5% Treasury Yields Signal a Shift: How Stock Market Investors Can Stay Ahead
The recent surge in U.S. government bond yields, pushing the 10-year Treasury rate to nearly 5%, a level not witnessed in 16 years, has created a challenging environment for investors in the stock market.
The 10-year Treasury yield, represented by BX:TMUBMUSD10Y, reached its highest point since 2007, nearly touching the 5% mark, before slightly receding on Friday. Simultaneously, the 30-year Treasury yield, symbolized by BX:TMUBMUSD30Y, also saw its highest closing level since 2007 on Thursday, followed by a minor pullback.
These developments have introduced elevated volatility in the bond market, with the ICE BofA MOVE Index, often referred to as the bond market’s “fear gauge,” surging to 142 in early October, marking its highest level since May. As of Friday, it was hovering around 135.5, as per FactSet data.
Nancy Davis, who manages the Quadratic Interest Rate Volatility & Inflation Hedge ETF IVOL, voiced concerns about the perceived safety of bonds, emphasizing that bonds are not without risk, noting that the 30-year Treasury experienced more significant losses than the Nasdaq in 2022.
Jay Hatfield, Chief Executive at Infrastructure Capital Management, pointed out that the rising Treasury yields have played a substantial role in the recent weakness of the stock market.
As a result of these developments, U.S. equities concluded the week with losses, including a 1.6% decline in the Dow Jones Industrial Average (DJIA), a 2.4% drop in the S&P 500 (SPX), and a 3.2% decrease in the Nasdaq Composite (COMP) over the past week, based on data from Dow Jones.
Hatfield explained that equities are essentially long-duration assets, making them sensitive to interest rate fluctuations. With rising interest rates, the future earnings of stocks are discounted at higher rates.
Moreover, the ascending Treasury yields are diminishing the attractiveness of riskier investments.
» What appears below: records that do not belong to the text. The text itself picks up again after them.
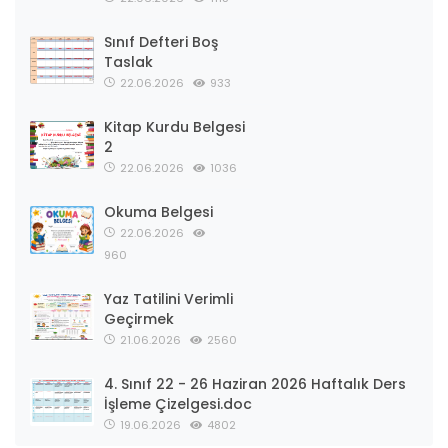
Sınıf Defteri Boş
Taslak
22.06.2026
933
Kitap Kurdu Belgesi
2
22.06.2026
1036
Okuma Belgesi
22.06.2026
960
Yaz Tatilini Verimli
Geçirmek
21.06.2026
2560
4. Sınıf 22 - 26 Haziran 2026 Haftalık Ders
İşleme Çizelgesi.doc
19.06.2026
4802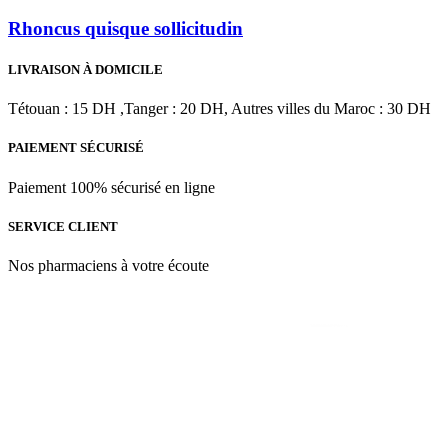
Rhoncus quisque sollicitudin
LIVRAISON À DOMICILE
Tétouan : 15 DH ,Tanger : 20 DH, Autres villes du Maroc : 30 DH
PAIEMENT SÉCURISÉ
Paiement 100% sécurisé en ligne
SERVICE CLIENT
Nos pharmaciens à votre écoute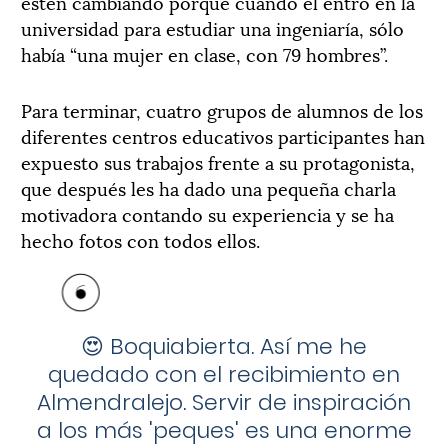
estén cambiando porque cuando el entró en la
universidad para estudiar una ingeniaría, sólo
había “una mujer en clase, con 79 hombres”.
Para terminar, cuatro grupos de alumnos de los
diferentes centros educativos participantes han
expuesto sus trabajos frente a su protagonista,
que después les ha dado una pequeña charla
motivadora contando su experiencia y se ha
hecho fotos con todos ellos.
😍 Boquiabierta. Así me he
quedado con el recibimiento en
Almendralejo.
Servir de inspiración
a los más 'peques' es una enorme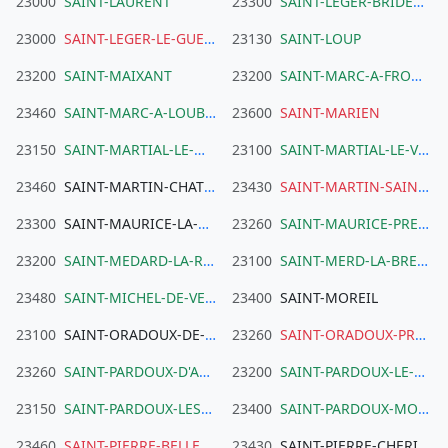
23000
SAINT-LAURENT
23300
SAINT-LEGER-BRIDEREIX
23000
SAINT-LEGER-LE-GUERETOIS
23130
SAINT-LOUP
23200
SAINT-MAIXANT
23200
SAINT-MARC-A-FRONGIER
23460
SAINT-MARC-A-LOUBAUD
23600
SAINT-MARIEN
23150
SAINT-MARTIAL-LE-MONT
23100
SAINT-MARTIAL-LE-VIEUX
23460
SAINT-MARTIN-CHATEAU
23430
SAINT-MARTIN-SAINTE-CATHERINE
23300
SAINT-MAURICE-LA-SOUTERRAINE
23260
SAINT-MAURICE-PRES-CROCQ
23200
SAINT-MEDARD-LA-ROCHETTE
23100
SAINT-MERD-LA-BREUILLE
23480
SAINT-MICHEL-DE-VEISSE
23400
SAINT-MOREIL
23100
SAINT-ORADOUX-DE-CHIROUZE
23260
SAINT-ORADOUX-PRES-CROCQ
23260
SAINT-PARDOUX-D'ARNET
23200
SAINT-PARDOUX-LE-NEUF
23150
SAINT-PARDOUX-LES-CARDS
23400
SAINT-PARDOUX-MORTEROLLES
23460
SAINT-PIERRE-BELLEVUE
23430
SAINT-PIERRE-CHERIGNAT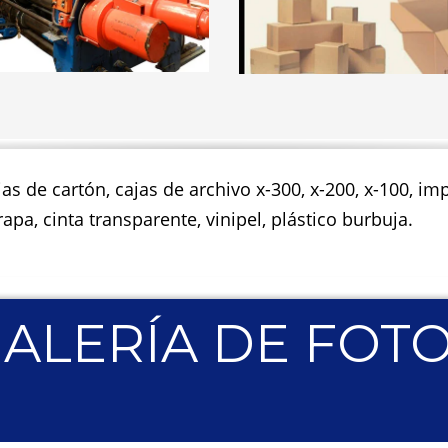
jas de cartón, cajas de archivo x-300, x-200, x-100, 
apa, cinta transparente, vinipel, plástico burbuja.
ALERÍA DE FOT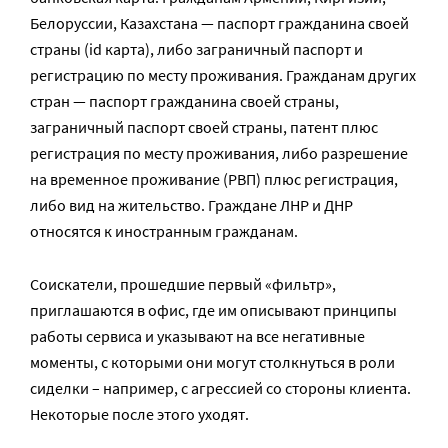
Белоруссии, Казахстана — паспорт гражданина своей
страны (id карта), либо заграничный паспорт и
регистрацию по месту проживания. Гражданам других
стран — паспорт гражданина своей страны,
заграничный паспорт своей страны, патент плюс
регистрация по месту проживания, либо разрешение
на временное проживание (РВП) плюс регистрация,
либо вид на жительство. Граждане ЛНР и ДНР
относятся к иностранным гражданам.
Соискатели, прошедшие первый «фильтр»,
приглашаются в офис, где им описывают принципы
работы сервиса и указывают на все негативные
моменты, с которыми они могут столкнуться в роли
сиделки – например, с агрессией со стороны клиента.
Некоторые после этого уходят.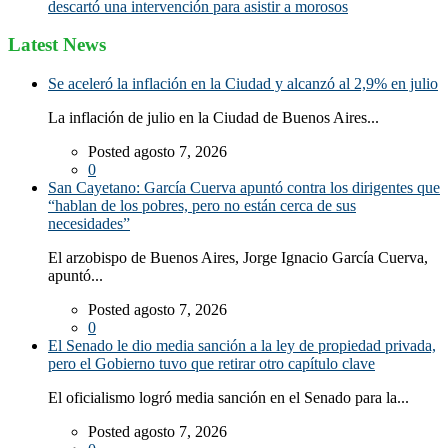
descartó una intervención para asistir a morosos
Latest News
Se aceleró la inflación en la Ciudad y alcanzó al 2,9% en julio
La inflación de julio en la Ciudad de Buenos Aires...
Posted agosto 7, 2026
0
San Cayetano: García Cuerva apuntó contra los dirigentes que
“hablan de los pobres, pero no están cerca de sus
necesidades”
El arzobispo de Buenos Aires, Jorge Ignacio García Cuerva,
apuntó...
Posted agosto 7, 2026
0
El Senado le dio media sanción a la ley de propiedad privada,
pero el Gobierno tuvo que retirar otro capítulo clave
El oficialismo logró media sanción en el Senado para la...
Posted agosto 7, 2026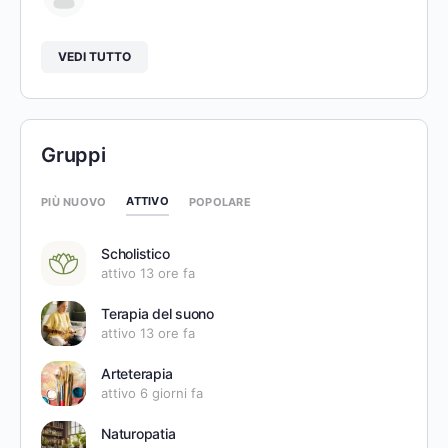
VEDI TUTTO
Gruppi
ATTIVO
PIÙ NUOVO
POPOLARE
Scholistico
attivo 13 ore fa
Terapia del suono
attivo 13 ore fa
Arteterapia
attivo 6 giorni fa
Naturopatia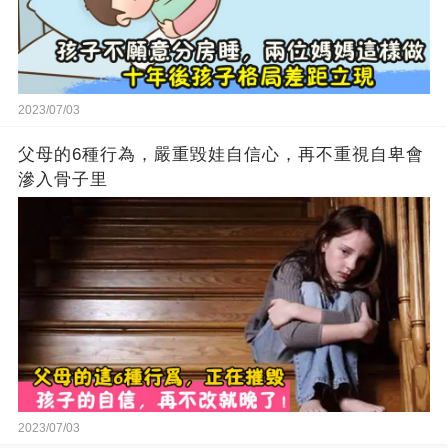
2023/07/03
父母的6種行為，嚴重毀娃自信心，再不重視自卑會
滲入骨子里
2023/07/03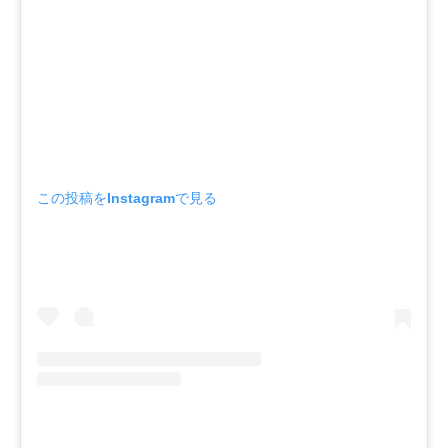
この投稿をInstagramで見る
Yields on fixed-income instruments now exceed the earnings yield of S&P 500 index companies. According to Jose Torres, a senior economist at Interactive Brokers, it no longer makes sense to hold equities at elevated prices when the 10-year Treasury yield is approaching 5%.
Hatfield’s models indicate that a theoretical 40-basis-point increase in the 10-year Treasury yield can lower the S&P 500 multiple by one point. Over the past three months, the 10-year Treasury yield has risen by 108 basis points, suggesting a potential drop of almost three points in the S&P 500 multiple. As of Thursday, the S&P 500’s price-to-earnings ratio stood at 19.34, as per Dow Jones market data.
Sentiment wasn’t improved when Federal Reserve Chair Jerome Powell stated that bond market volatility should be allowed to “play out.” However, he acknowledged that the rise in Treasury yields is tightening financial conditions and could potentially act as a substitute for further Fed interest rate hikes.
From a technical standpoint, Torres anticipates that the 10-year Treasury yield might test 5.29% in the upcoming months. If it surpasses this level, we may enter uncharted territory regarding how high it can go, with a possible peak of 6% during this cycle.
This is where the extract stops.